● **Problem statement**
Give back exactly the line containing "纳田租。这种永佃权可以继承，法律上" and all that follow it in the data below, with the pictures left out.

● **Raw data**
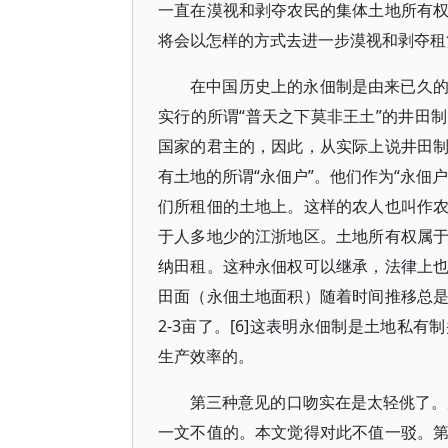
一直在漠视和剥夺农民的集体土地所有
将会以怎样的方式去进一步漠视和剥夺租
在中国历史上的永佃制是由来已久
实行的所谓“普天之下莫非王土”的井田
国家的君主的，因此，从实际上说井田
有土地的所谓“永佃户”。他们作为“永佃
们所租佃的土地上。这样的农人也叫作
于人多地少的江浙地区。土地所有权属
纳田租。这种永佃权可以继承，法律上
田面（永佃土地面积）随着时间推移总
2-3亩了。[6]这表明永佃制是土地私
生产效率的。
第三种意见的口吻实在是太轻佻了。
一文不值的。本文觉得对此不值一驳。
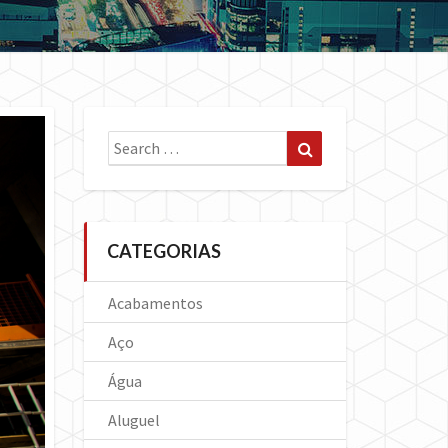
Search
Search
for:
CATEGORIAS
Acabamentos
Aço
Água
Aluguel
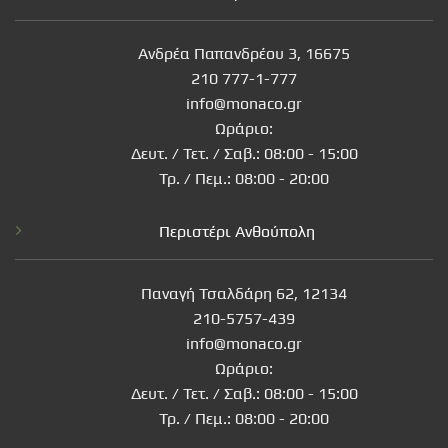
Ανδρέα Παπανδρέου 3, 16675
210 777-1-777
info@monaco.gr
Ωράριο:
Δευτ. / Τετ. / Σαβ.: 08:00 - 15:00
Τρ. / Πεμ.: 08:00 - 20:00
Περιστέρι Ανθούπολη
Παναγή Τσαλδάρη 62, 12134
210-5757-439
info@monaco.gr
Ωράριο:
Δευτ. / Τετ. / Σαβ.: 08:00 - 15:00
Τρ. / Πεμ.: 08:00 - 20:00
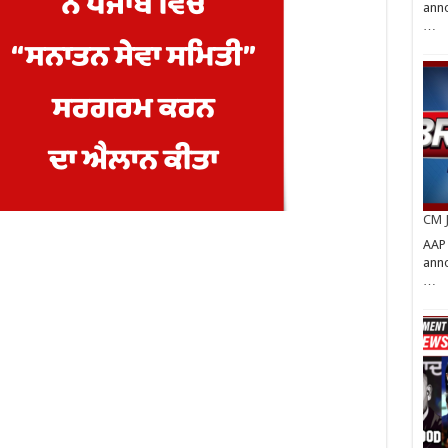
anno
…
CM J
AAP
anno
…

● **Your solution**
纳田租。这种永佃权可以继承，法律上
田面（永佃土地面积）随着时间推移总
2-3亩了。[6]这表明永佃制是土地私
生产效率的。
第三种意见的口吻实在是太轻佻了。
一文不值的。本文觉得对此不值一驳。
Search
Search
for:
CATEGORIAS
Acabamentos
Aço
Água
Aluguel
Ανδρέα Παπανδρέου 3, 16675
210 777-1-777
info@monaco.gr
Ωράριο:
Δευτ. / Τετ. / Σαβ.: 08:00 - 15:00
Τρ. / Πεμ.: 08:00 - 20:00
Περιστέρι Ανθούπολη
Παναγή Τσαλδάρη 62, 12134
210-5757-439
info@monaco.gr
Ωράριο:
Δευτ. / Τετ. / Σαβ.: 08:00 - 15:00
Τρ. / Πεμ.: 08:00 - 20:00
anno
…
CM J
AAP
anno
…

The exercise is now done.